Personal insolvency statistics recently released revealed that there was a 5.6% increase in personal insolvency levels between the period 30 June 2017 to 30 June 2018. Whilst this increase may be swatted away as nothing to worry about by some, to me it is indicative of a general change and a signal of potentially challenging times ahead for many individuals and/or families.

Notwithstanding that some of the headline economic statistics for Australia remain solid, i.e. modest levels of GDP and low levels of unemployment, there is no doubt that many individuals and families are now starting to feel the on-going impacts of:

  1. An inability to secure all the work that they would like to have. In other words, when we understand how the unemployment statistics are calculated, it certainly seems to be the case that while many people are able to get part-time work, they either are unable to get enough hours or a full-time role. In simple terms, many individuals want more hours, but cannot get them.

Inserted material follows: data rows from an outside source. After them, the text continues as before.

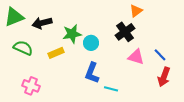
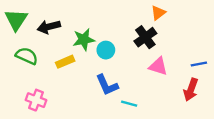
green triangle: (14, 17) -> (16, 20), turned -35
blue line: (160, 55) -> (199, 64), moved, turned -56
blue L-shape: (92, 73) -> (107, 85), turned -45

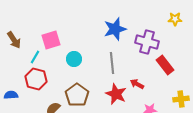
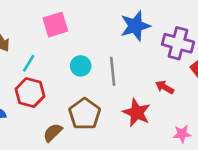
pink square: (51, 40) -> (55, 25), moved
gray line: (112, 63) -> (113, 71), moved
red arrow: (137, 84) -> (165, 87), moved

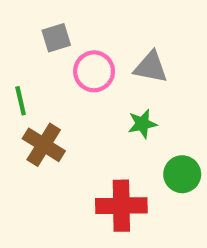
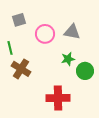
gray square: (56, 38) -> (19, 20), moved
green circle: (182, 174) -> (85, 71), moved

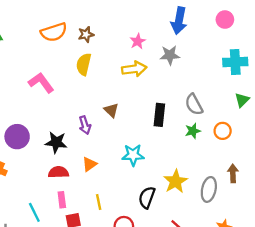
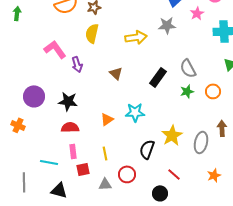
pink star: (138, 41) -> (197, 13), moved
black rectangle: (159, 115) -> (158, 77), turned 30
purple arrow: (85, 125) -> (77, 64), moved
orange triangle: (89, 164) -> (107, 119), moved
cyan line: (34, 212) -> (49, 162), turned -54

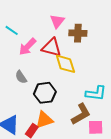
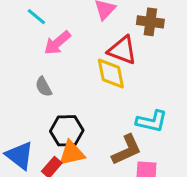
brown cross: (78, 33) -> (150, 22), moved
red triangle: (52, 47) -> (122, 50), moved
black hexagon: (45, 93) -> (67, 131), moved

  2. A lack of wage growth: There are many reasons for this and this article will not explore them, but there has been no decent effort by any Federal Government to look at improving productivity levels since the 1980's.

  3. Increasing living costs: Energy and petrol costs, private health insurance and general living costs are all taking more disposable income in recent years against a backdrop of points 1 and 2 above.

  4. Interest/Mortgage Rates: Whilst still at record lows in Australia, but seemingly taking a bigger share of disposable income courtesy of the broader property market increases, particularly in the east coast states over the past five (5) years. One can only wonder what the true fallout will be as the interest rate cycle turns (note: the banks will continue to move outside of the RBA given how they are funded - the pace is likely to pick up in 2019.)

Notably, in a recent survey undertaken by ME Bank on Household Financial Comfort, the Report found that a quarter (25%) of Australian households reported that they had less that $1,000 saved in the bank. And nearly 45% of households were in mortgage stress, being defined as spending more than 30% of their income on their mortgage.

This Report by ME I believe shows that individuals and families are using more of their savings and available income on living expenses.

Where does all of this lead to?

A reminder of a few pertinent statistics are relevant.

  1. Generally, the proportional breakdown of personal insolvency statistics between males (57%) and females (43%) remains relatively stable.

  2. The most common age bracket for those entering some form of personal insolvency is 35-49 years of age. This age bracket represents 40% of all bankruptcies.

  3. Of the bankruptcies that occur in Australia annually, approximately 80% are non-business related. Of the 80% of bankruptcies:

    1. 35% relate to excessive use of credit;
    2. 31% relate to unemployment / loss of income;
    3. 20% relate to relationship breakdown or ill health.

My view is that many individuals and families are at a tipping point where changes such as job loss or fewer hours, even modest increases in interest rates, or a macro economic shock will hurt a lot of households. In addition, with the strong gains in the residential property market behind us and with tighter lending conditions, households no longer have the easy luxury of refinancing and extending facilities to help ease the cost of living burden.

It is when considering the above points that I believe there will be an increasing reliance on credit to fund living expenses and over the next few years I expect that to play through in the form of increasing levels of personal insolvency i.e. bankruptcies. One key thing to watch I believe is the level of new car sales is an interesting barometer to follow regarding broader consumer confidence.

But the message is threefold:

  • Whilst many may have benefited from the recent economic conditions, there are others that have not;
  • With living costs showing no sign of getting easier, reliance on credit is likely to reign as other opportunities via which living expenses were funded no longer readily exist; and
  • Individuals and families as much as possible need to cut their cloth according to their budget - i.e. think about how much Netflix, Foxtel and other apparent necessities cost each month!!